WHAT NEEDS TO BE DONE: Look for "PAŹDZIERNIKA" in each line of the records, and copy the lines that have it.

RECORDS SUPPLIED:
-.-.-

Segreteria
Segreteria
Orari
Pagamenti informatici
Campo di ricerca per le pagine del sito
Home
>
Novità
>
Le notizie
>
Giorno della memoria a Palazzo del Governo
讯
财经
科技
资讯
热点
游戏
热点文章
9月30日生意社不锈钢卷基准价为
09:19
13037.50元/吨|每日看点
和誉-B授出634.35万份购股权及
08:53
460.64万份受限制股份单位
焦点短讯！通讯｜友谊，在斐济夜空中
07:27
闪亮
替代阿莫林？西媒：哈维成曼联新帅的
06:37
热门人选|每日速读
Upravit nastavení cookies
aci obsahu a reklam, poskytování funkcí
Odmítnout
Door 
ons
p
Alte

-.-.-

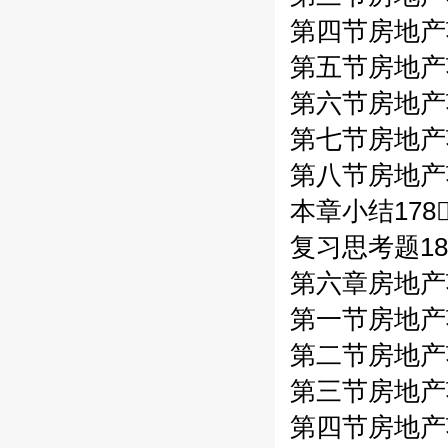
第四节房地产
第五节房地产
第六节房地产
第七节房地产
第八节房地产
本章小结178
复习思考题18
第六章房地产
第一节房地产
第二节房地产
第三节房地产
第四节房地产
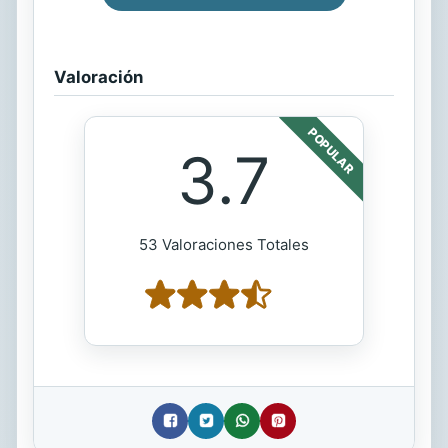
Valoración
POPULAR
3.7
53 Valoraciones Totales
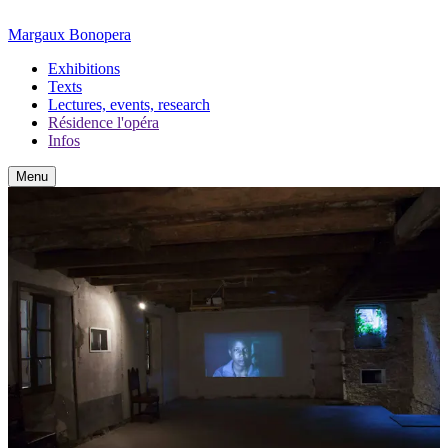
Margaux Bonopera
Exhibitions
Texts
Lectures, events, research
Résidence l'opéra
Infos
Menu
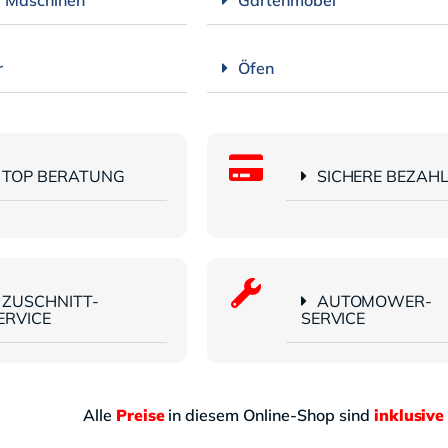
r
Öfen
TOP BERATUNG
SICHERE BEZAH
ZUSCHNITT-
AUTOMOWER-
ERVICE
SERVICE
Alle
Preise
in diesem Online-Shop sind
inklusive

-.-.-

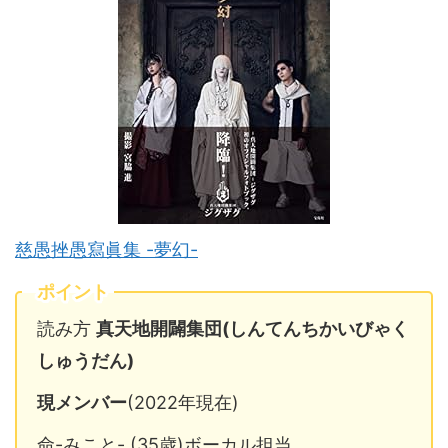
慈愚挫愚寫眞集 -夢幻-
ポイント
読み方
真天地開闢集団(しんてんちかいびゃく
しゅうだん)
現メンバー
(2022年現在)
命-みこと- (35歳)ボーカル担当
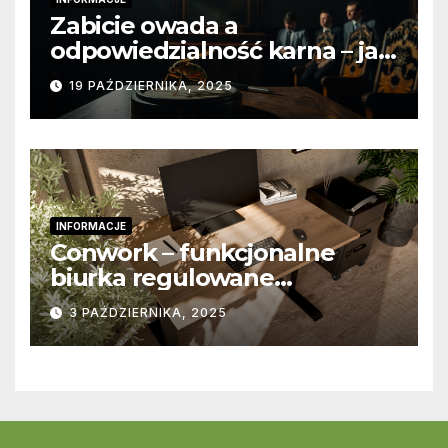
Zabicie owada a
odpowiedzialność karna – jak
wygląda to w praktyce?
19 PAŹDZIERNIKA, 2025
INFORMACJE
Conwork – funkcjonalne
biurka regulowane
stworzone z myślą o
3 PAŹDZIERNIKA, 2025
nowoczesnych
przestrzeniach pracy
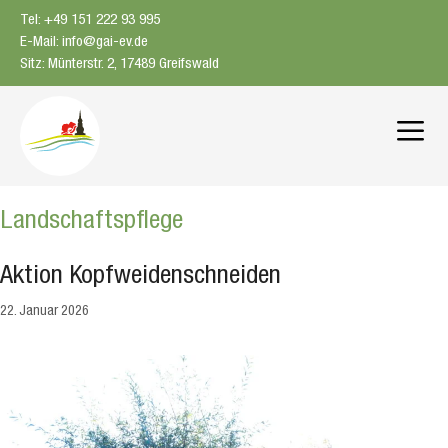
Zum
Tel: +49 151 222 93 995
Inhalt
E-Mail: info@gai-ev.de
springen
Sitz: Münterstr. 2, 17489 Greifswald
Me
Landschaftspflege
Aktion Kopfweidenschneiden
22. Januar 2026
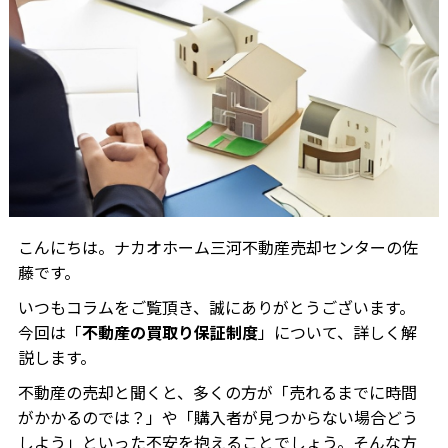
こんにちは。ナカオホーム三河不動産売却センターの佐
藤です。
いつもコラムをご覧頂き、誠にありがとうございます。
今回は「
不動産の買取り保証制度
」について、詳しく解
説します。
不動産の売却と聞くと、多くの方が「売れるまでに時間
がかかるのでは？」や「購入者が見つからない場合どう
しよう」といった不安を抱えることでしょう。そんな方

-.-.-

ANSWER TO THIS TASK:
19 PAŹDZIERNIKA, 2025
3 PAŹDZIERNIKA, 2025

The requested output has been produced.